По прошествии суток шаман начал беспокоиться еще кое о чем. С провизией у него особых проблем не было: для того чтобы раздобыть воды, ему стоило всего лишь набрать снега, а еда в виде целой стаи ездовых собак лежала прямо под рукой, зарывшись в сугробы. Но так ведь не могло продолжаться бесконечно. Сам он уже никак не мог выбраться из этой глуши, а в такую метель на поиск, скорее всего, никто не отважится выйти. Что же ему остается делать — сидеть и покорно ждать своей участи? Честно говоря, старик и сам не знал ответа на этот вопрос…
Вернувшись в палатку, шаман принялся осматривать карабин. Вещь эта была, безусловно, отличная. Это верное оружие не раз спасало его в таежной глуши, а если какой-нибудь бедняга получит пулю из такого агрегата — пиши пропало. Калибр этого карабина был рассчитан на крупного зверя, поэтому при попадании в любую конечность человека ему ее просто-напросто отрывало. Естественно, выстрелы в живот и в голову заканчивались стопроцентным летальным исходом. Шаман не был жестоким человеком, но при надобности был готов снести череп потенциальному врагу.

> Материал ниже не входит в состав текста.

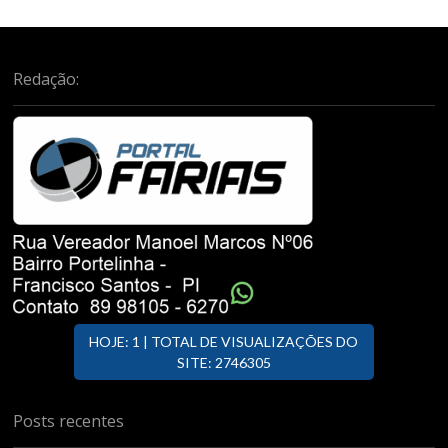
Redação:
HOJE: 1 | TOTAL DE VISUALIZAÇÕES DO
SITE: 2746305
Posts recentes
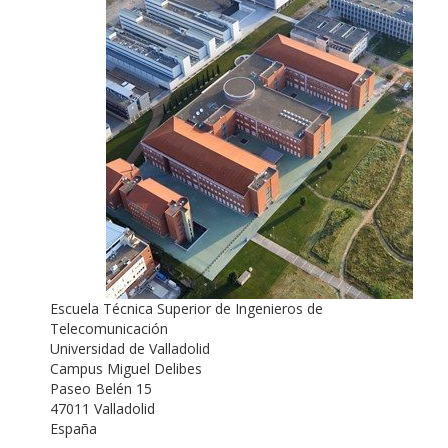
Escuela Técnica Superior de Ingenieros de
Telecomunicación
Universidad de Valladolid
Campus Miguel Delibes
Paseo Belén 15
47011 Valladolid
España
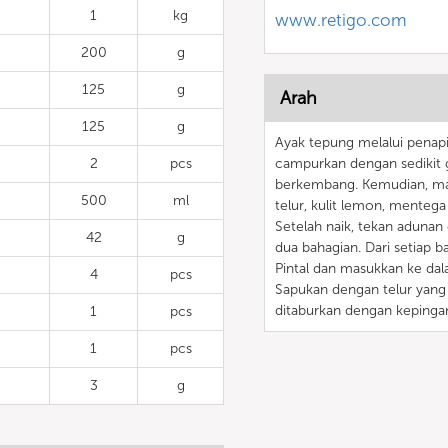
1
kg
www.retigo.com
200
g
125
g
Arah
125
g
Ayak tepung melalui penap
2
pcs
campurkan dengan sedikit g
berkembang. Kemudian, mas
500
ml
telur, kulit lemon, mentega
Setelah naik, tekan adunan
42
g
dua bahagian. Dari setiap ba
Pintal dan masukkan ke dal
4
pcs
Sapukan dengan telur yang 
ditaburkan dengan kepingan
1
pcs
1
pcs
3
g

И опять неспокойные мысли завели его туда, откуда он тщетно пытался выкарабкаться — к серебряной птице, лежавшей в каких-то пятистах метрах от его палатки. Пойти на разведку второй раз шаман за все то время так и не отважился. Во-первых, в нем все еще был силен первобытный страх перед неизведанным объектом. А во-вторых, он понимал, что, оставив палатку без присмотра, он рискует потерять всякий шанс на выживание. Поэтому старик предпочитал пережидать особо яростные порывы стихии внутри своей яранги, а когда становилось потише, мог позволить себе выйти из палатки и осмотреться. Но не больше этого. Все пять раз, когда он выбирался из палатки, Степан не видел ничего примечательного. Вокруг был чистый белый снег без чьих-либо следов, а собаки сбивались в стаю и начинали немного подвывать. Эта картина наводила на Теченеута тоску, и он уже начинал жалеть, что не взял с собой внука. Никита так хотел поехать с дедом на разведку, что чуть было не сбежал от отца и не запрыгнул в последний момент на нарты. Но мальчишка почему-то не стал этого делать. Он только попрощался с дедушкой и сказал, что хочет видеть деда как можно скорее. К сожалению, Никиту пришлось разочаровать…

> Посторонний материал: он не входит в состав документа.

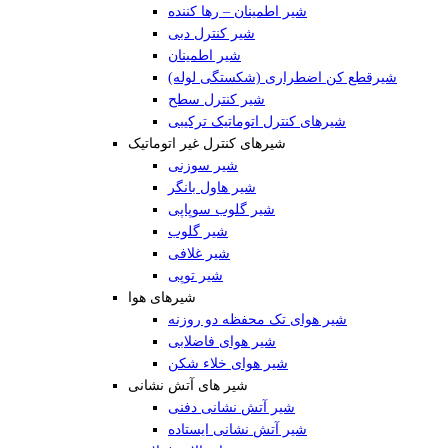
شیر اطمینان – رها کننده
شیر کنترل دبی
شیر اطمینان
شیرقطع کن اضطراری (شکستگی لوله)
شیر کنترل سطح
شیرهای کنترل اتوماتیک ترکیبی
شیرهای کنترل غیر اتوماتیک
شیر سوزنی
شیر هاول بانگر
شیر گلوب سوپاپی
شیر گلوب
شیر غلافی
شیر توپی
شیرهای هوا
شیر هوای تک محفظه دو روزنه
شیر هوای فاضلابی
شیر هوای خلاء شکن
شیر های آتش نشانی
شیر آتش نشانی دفنی
شیر آتش نشانی ایستاده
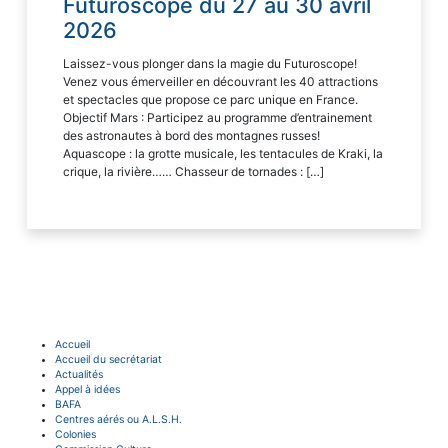
Futuroscope du 27 au 30 avril
2026
Laissez-vous plonger dans la magie du Futuroscope!
Venez vous émerveiller en découvrant les 40 attractions
et spectacles que propose ce parc unique en France.
Objectif Mars : Participez au programme d’entrainement
des astronautes à bord des montagnes russes!
Aquascope : la grotte musicale, les tentacules de Kraki, la
crique, la rivière…… Chasseur de tornades : […]
Accueil
Accueil du secrétariat
Actualités
Appel à idées
BAFA
Centres aérés ou A.L.S.H.
Colonies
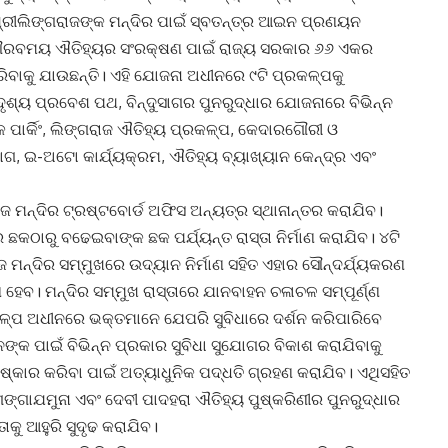
 ଶ୍ରୀଲିଙ୍ଗରାଜଙ୍କ ମନ୍ଦିର ପାଇଁ ସ୍ବତନ୍ତ୍ର ଆଇନ ପ୍ରଣୟନ
ର ଗୌରବମୟ ଐତିହ୍ୟର ସଂରକ୍ଷଣ ପାଇଁ ରାଜ୍ୟ ସରକାର ୬୬ ଏକର
ବାକୁ ଯାଉଛନ୍ତି। ଏହି ଯୋଜନା ଅଧୀନରେ ୯ଟି ପ୍ରକଳ୍ପକୁ
ୁଦୃଶ୍ୟ ପ୍ରବେଶ ପଥ, ବିନ୍ଦୁସାଗର ପୁନରୁଦ୍ଧାର ଯୋଜନାରେ ବିଭିନ୍ନ
କ ପାର୍କିଂ, ଲିଙ୍ଗରାଜ ଐତିହ୍ୟ ପ୍ରକଳ୍ପ, କେଦାରଗୌରୀ ଓ
ୋଗ, ଇ-ଅଟୋ କାର୍ଯ୍ୟକ୍ରମ, ଐତିହ୍ୟ ବ୍ୟାଖ୍ୟାନ କେନ୍ଦ୍ର ଏବଂ
ଜ ମନ୍ଦିର ଟ୍ରଷ୍ଟବୋର୍ଡ ଅଫିସ ଅନ୍ୟତ୍ର ସ୍ଥାନାନ୍ତର କରାଯିବ।
ର ଛକଠାରୁ ବଢେଇବାଙ୍କ ଛକ ପର୍ଯ୍ୟନ୍ତ ରାସ୍ତା ନିର୍ମାଣ କରାଯିବ। ୪ଟି
ାଜ ମନ୍ଦିର ସମ୍ମୁଖରେ ଉଦ୍ୟାନ ନିର୍ମାଣ ସହିତ ଏହାର ସୌନ୍ଦର୍ଯ୍ୟକରଣ
 ହେବ। ମନ୍ଦିର ସମ୍ମୁଖ ରାସ୍ତାରେ ଯାନବାହନ ଚଳାଚଳ ସମ୍ପୂର୍ଣ୍ଣ
କଳ୍ପ ଅଧୀନରେ ଭକ୍ତମାନେ ଯେପରି ସୁବିଧାରେ ଦର୍ଶନ କରିପାରିବେ
ଙ୍କ ପାଇଁ ବିଭିନ୍ନ ପ୍ରକାର ସୁବିଧା ସୁଯୋଗର ବିକାଶ କରାଯିବାକୁ
ଷ୍କାର କରିବା ପାଇଁ ଅତ୍ୟାଧୁନିକ ପଦ୍ଧତି ଗ୍ରହଣ କରାଯିବ। ଏଥିସହିତ
ଗଙ୍ଗାଯମୁନା ଏବଂ ଦେବୀ ପାଦହରା ଐତିହ୍ୟ ପୁଷ୍କରିଣୀର ପୁନରୁଦ୍ଧାର
କୁ ଆହୁରି ସୁଦୃଢ କରାଯିବ।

Метель стала немного тише, и старик, оказавшись снаружи, по привычке окинул взглядом пространство вокруг палатки. Ничего не изменилось за эти тревожные сутки: лишь снега становилось больше, а воздух был поразительно чистым и свежим. Шаман вдохнул полной грудью и, щурясь, смотрел по сторонам. Покормив собак, Теченеут снова заполз в свою низкую ярангу и расположился немного поодаль от костра. От теплоты огня старика потянуло на сон, и он вдруг вспомнил, что практически не спал двое суток. Шаман почувствовал, как же на самом деле он устал за все это время, проведенное под властью метели.

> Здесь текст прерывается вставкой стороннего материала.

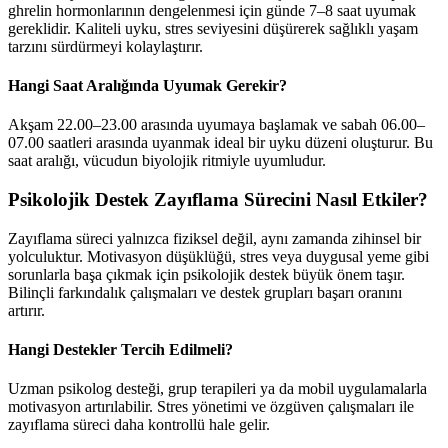
ghrelin hormonlarının dengelenmesi için günde 7–8 saat uyumak
gereklidir. Kaliteli uyku, stres seviyesini düşürerek sağlıklı yaşam
tarzını sürdürmeyi kolaylaştırır.
Hangi Saat Aralığında Uyumak Gerekir?
Akşam 22.00–23.00 arasında uyumaya başlamak ve sabah 06.00–
07.00 saatleri arasında uyanmak ideal bir uyku düzeni oluşturur. Bu
saat aralığı, vücudun biyolojik ritmiyle uyumludur.
Psikolojik Destek Zayıflama Sürecini Nasıl Etkiler?
Zayıflama süreci yalnızca fiziksel değil, aynı zamanda zihinsel bir
yolculuktur. Motivasyon düşüklüğü, stres veya duygusal yeme gibi
sorunlarla başa çıkmak için psikolojik destek büyük önem taşır.
Bilinçli farkındalık çalışmaları ve destek grupları başarı oranını
artırır.
Hangi Destekler Tercih Edilmeli?
Uzman psikolog desteği, grup terapileri ya da mobil uygulamalarla
motivasyon artırılabilir. Stres yönetimi ve özgüven çalışmaları ile
zayıflama süreci daha kontrollü hale gelir.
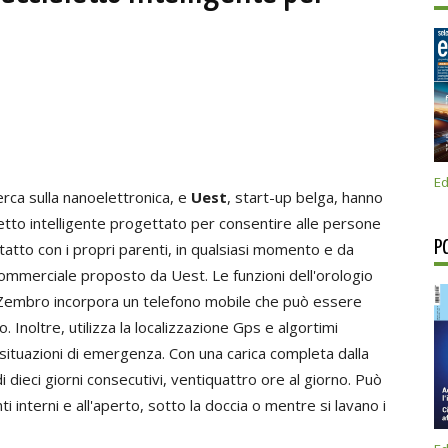
Ed
cerca sulla nanoelettronica, e
Uest
, start-up belga, hanno
letto intelligente progettato per consentire alle persone
P
atto con i propri parenti, in qualsiasi momento e da
commerciale proposto da Uest. Le funzioni dell'orologio
ce. Zembro incorpora un telefono mobile che può essere
Inoltre, utilizza la localizzazione Gps e algortimi
e situazioni di emergenza. Con una carica completa dalla
 dieci giorni consecutivi, ventiquattro ore al giorno. Può
 interni e all'aperto, sotto la doccia o mentre si lavano i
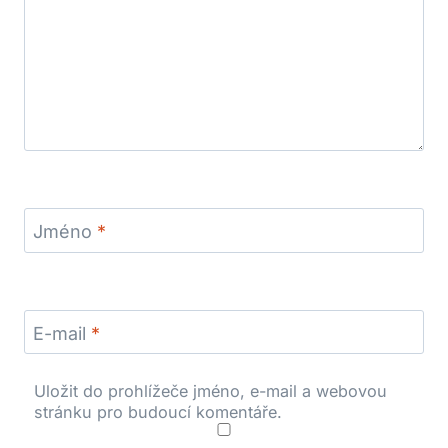
Jméno
*
E-mail
*
Uložit do prohlížeče jméno, e-mail a webovou
stránku pro budoucí komentáře.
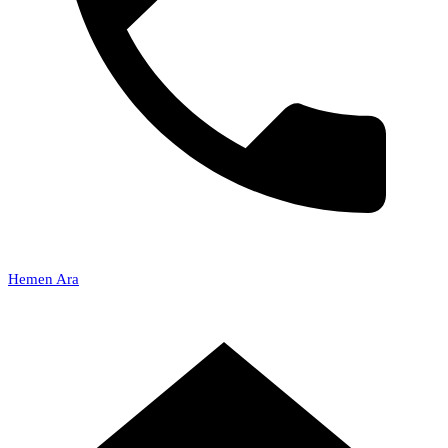
Hemen Ara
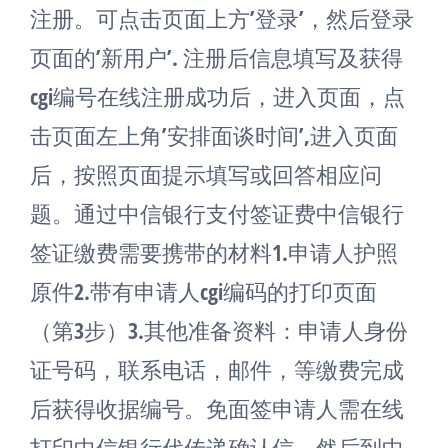
注册。可点击页面上方’登录’，然后登录
页面的’新用户’. 注册后信息填写及获得
cgi编号在线注册成功后，进入页面，点
击页面左上角’安排面谈时间’,进入页面
后，按照页面提示填写或回答相应问
题。通过中信银行支付签证费中信银行
签证缴费需要携带的材料1.申请人护照
原件2.带有申请人cgi编码的打印页面
（第3步）3.其他准备资料：申请人身份
证号码，联系电话，邮件，等缴费完成
后获得收据编号。免面签申请人需在线
打印中信银行代传递确认信，然后到中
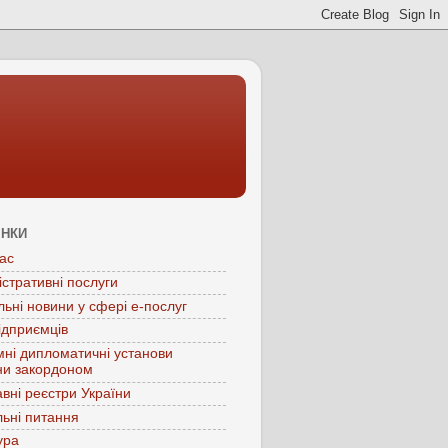
ІНКИ
ас
істративні послуги
льні новини у сфері е-послуг
ідприємців
мні дипломатичні установи
ни закордоном
вні реєстри України
ьні питання
ура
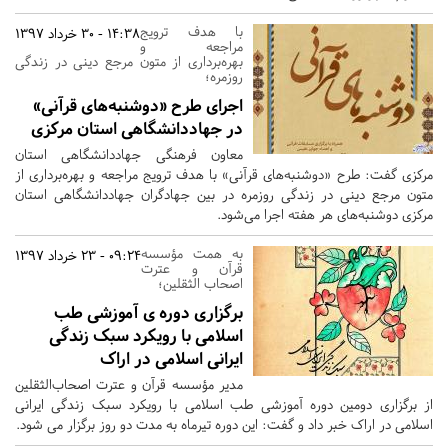
با هدف ترويج
14:38 - 30 خرداد 1397
مراجعه و
بهره‌برداری از متون مرجع دينی در زندگی
روزمره؛
اجرای طرح «دوشنبه‌های قرآنی»
در جهاددانشگاهی استان مرکزی
معاون فرهنگی جهاددانشگاهی استان
مرکزی گفت: طرح «دوشنبه‌های قرآنی» با هدف ترويج مراجعه و بهره‌برداری از
متون مرجع دينی در زندگی روزمره در بين جهادگران جهاددانشگاهی استان
مركزی دوشنبه‌های هر هفته اجرا می‌شود.
به همت مؤسسه
09:24 - 23 خرداد 1397
قرآن و عترت
اصحاب الثقلین؛
برگزاری دوره ی آموزشی طب
اسلامی با رویکرد سبک زندگی
ایرانی اسلامی در اراک
مدیر مؤسسه قرآن و عترت اصحاب‌الثقلین
از برگزاری دومین دوره آموزشی طب اسلامی با رویکرد سبک زندگی ایرانی
اسلامی در اراک خبر داد و گفت: این دوره تیرماه به مدت دو روز برگزار می شود.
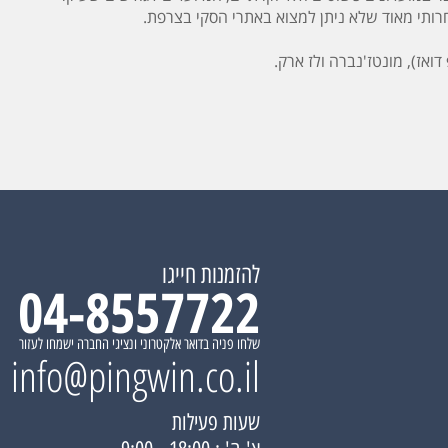
רותי מאוד שלא ניתן למצוא באתרי הסקי בצרפת.
ואז), מונטז'נברה ולז ארק.
להזמנות חייגו
04-8557722
שלחו פניה בדואר אלקטרוני ונציגי החברה ישמחו לעזור
info@pingwin.co.il
שעות פעילות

Он начал потихоньку клевать носом и вскоре провалился в глубокий сон. Степану снилось, что он идет по тундре, солнце сияет высоко в небе, и ни тучки на горизонте. А он идет с надетыми на голову оленьими рогами и бьет в большой кожаный бубен, поет священную песню, восхваляющую природу и духов. Внезапно прямо над его головой что-то просвистело, и старик немного испугался. Подняв голову, Степан успокоился — это была всего лишь сойка. Подойдя поближе, старик обомлел — сойка была вся сплошь из метала, с большими красными глазами и острым стальным клювом. Птица внимательно смотрела на шамана, а тот, в свою очередь, уставился ей в глаза. Внезапно сойка взвилась и начала лаять, как целая стая диких ездовых… Ездовых? От громкого собачьего лая, который доносился снаружи, старик окончательно проснулся. Первым делом нащупав карабин под правой рукой, он поудобнее перехватил его. Сквозь вой пурги коряк явственно услышал снаружи чьи-то шаги в глубоком снегу и уже приготовился встретить незваного гостя.